Description of the task:
The answer must be every line of the records below that contains the word "address".

*** Given data Section Begins ***

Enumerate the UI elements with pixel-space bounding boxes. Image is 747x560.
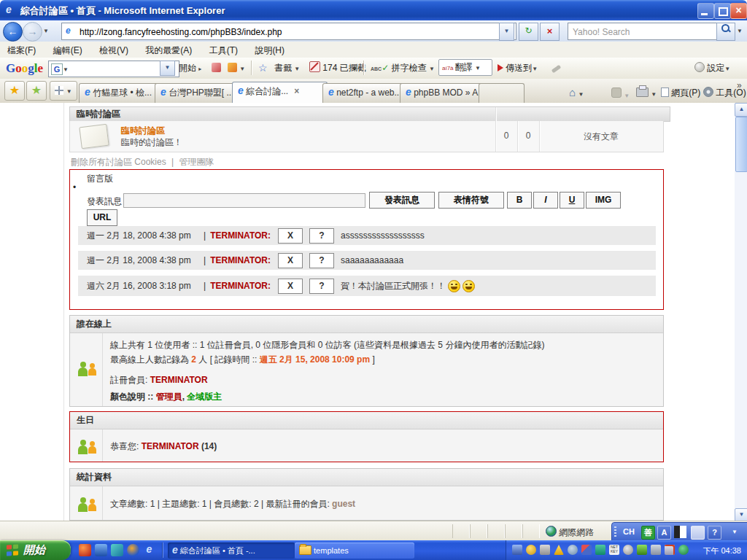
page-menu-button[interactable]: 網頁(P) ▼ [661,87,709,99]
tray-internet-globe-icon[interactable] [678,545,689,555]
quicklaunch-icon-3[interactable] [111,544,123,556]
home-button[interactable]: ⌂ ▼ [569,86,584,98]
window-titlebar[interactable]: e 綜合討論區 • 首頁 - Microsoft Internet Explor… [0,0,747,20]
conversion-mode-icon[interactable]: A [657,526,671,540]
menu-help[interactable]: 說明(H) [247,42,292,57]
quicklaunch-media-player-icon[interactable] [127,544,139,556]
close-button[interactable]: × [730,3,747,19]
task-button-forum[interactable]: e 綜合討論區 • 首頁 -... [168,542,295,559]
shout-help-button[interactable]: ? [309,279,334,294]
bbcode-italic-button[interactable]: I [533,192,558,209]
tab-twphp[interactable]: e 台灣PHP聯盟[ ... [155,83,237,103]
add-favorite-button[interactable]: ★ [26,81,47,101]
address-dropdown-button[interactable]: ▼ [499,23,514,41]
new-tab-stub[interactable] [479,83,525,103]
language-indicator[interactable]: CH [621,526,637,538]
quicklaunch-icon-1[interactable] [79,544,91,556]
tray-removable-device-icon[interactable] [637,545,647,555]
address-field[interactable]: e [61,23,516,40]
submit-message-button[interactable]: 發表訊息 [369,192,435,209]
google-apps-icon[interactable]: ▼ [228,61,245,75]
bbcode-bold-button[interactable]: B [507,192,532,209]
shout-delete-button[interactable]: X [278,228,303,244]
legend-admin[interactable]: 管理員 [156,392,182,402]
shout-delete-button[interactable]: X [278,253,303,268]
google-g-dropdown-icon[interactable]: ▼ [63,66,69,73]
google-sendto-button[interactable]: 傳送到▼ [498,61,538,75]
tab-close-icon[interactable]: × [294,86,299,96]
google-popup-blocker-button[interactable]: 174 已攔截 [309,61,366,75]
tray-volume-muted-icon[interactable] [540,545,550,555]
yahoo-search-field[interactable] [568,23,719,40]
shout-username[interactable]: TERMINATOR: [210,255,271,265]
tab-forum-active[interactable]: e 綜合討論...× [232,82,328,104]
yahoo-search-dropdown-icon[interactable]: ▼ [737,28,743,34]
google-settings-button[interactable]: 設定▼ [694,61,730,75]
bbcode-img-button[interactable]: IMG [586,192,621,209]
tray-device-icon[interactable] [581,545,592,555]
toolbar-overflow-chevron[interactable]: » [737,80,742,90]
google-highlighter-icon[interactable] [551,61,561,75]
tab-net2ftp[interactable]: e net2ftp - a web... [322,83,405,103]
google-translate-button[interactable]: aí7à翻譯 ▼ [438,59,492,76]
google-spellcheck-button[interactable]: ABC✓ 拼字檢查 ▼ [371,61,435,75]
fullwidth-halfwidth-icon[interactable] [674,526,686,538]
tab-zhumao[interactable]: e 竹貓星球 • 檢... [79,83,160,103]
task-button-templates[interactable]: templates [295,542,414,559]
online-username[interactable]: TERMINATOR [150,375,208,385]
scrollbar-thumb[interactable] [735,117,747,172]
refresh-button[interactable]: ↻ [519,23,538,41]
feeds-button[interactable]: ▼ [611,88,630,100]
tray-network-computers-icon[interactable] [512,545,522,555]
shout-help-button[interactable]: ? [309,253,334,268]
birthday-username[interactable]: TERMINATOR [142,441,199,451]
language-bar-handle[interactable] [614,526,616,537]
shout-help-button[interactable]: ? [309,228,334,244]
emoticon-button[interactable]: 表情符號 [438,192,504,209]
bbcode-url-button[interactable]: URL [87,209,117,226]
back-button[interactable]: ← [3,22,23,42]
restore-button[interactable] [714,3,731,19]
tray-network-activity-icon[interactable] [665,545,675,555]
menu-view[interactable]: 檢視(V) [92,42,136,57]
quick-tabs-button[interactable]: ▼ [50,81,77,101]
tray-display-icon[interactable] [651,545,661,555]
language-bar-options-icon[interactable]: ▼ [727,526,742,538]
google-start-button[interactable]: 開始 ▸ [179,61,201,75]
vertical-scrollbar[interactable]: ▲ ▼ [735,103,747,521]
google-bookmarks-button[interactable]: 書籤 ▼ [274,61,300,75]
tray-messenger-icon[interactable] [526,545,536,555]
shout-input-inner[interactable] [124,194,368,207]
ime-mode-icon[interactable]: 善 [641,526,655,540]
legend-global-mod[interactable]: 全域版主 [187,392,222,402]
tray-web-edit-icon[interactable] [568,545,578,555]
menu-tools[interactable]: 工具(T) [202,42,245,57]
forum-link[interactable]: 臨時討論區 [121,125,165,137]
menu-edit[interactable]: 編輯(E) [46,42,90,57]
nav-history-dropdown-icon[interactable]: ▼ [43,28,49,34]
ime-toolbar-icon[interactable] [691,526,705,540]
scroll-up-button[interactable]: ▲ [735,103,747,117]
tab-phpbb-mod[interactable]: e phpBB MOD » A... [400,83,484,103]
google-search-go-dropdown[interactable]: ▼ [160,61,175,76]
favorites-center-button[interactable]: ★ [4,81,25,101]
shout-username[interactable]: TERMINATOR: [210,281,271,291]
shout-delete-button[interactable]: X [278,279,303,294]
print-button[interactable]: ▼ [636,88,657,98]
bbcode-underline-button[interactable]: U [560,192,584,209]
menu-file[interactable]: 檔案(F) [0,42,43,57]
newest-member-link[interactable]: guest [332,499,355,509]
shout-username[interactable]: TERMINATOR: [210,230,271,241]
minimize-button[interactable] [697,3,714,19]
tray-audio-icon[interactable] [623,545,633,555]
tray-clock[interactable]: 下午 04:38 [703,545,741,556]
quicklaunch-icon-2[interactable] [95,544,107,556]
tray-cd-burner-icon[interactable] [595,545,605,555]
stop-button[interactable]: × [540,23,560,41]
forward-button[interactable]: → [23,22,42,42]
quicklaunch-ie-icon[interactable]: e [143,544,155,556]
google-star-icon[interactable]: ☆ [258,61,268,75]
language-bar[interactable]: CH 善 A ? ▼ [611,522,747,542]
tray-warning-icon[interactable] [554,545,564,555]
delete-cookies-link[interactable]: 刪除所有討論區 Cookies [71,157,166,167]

*** Given data Section Ends ***
*** Given data Section Begins ***

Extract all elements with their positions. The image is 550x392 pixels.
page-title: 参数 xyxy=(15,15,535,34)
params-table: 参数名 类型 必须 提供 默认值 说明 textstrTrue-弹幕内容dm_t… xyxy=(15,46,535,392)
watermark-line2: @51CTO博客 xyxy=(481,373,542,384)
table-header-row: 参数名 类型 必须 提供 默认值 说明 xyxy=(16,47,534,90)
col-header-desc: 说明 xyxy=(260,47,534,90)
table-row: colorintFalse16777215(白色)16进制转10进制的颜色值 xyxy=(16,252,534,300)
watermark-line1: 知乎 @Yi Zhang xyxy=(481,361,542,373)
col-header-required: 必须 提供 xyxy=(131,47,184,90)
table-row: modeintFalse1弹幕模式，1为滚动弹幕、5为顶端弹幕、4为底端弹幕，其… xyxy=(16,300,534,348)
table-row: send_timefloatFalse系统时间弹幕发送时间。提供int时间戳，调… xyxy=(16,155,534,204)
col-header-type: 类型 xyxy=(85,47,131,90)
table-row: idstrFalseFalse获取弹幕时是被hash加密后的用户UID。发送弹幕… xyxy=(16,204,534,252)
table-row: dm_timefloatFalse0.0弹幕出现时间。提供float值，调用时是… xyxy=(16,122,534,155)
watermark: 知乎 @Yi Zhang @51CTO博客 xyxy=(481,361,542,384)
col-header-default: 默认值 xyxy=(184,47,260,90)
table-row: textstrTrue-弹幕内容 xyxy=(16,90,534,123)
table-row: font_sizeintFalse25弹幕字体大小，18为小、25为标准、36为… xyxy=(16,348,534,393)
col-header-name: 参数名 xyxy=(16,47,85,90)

*** Given data Section Ends ***

Task output:
address-dropdown-button[interactable]: ▼ [499,23,514,41]
address-field[interactable]: e [61,23,516,40]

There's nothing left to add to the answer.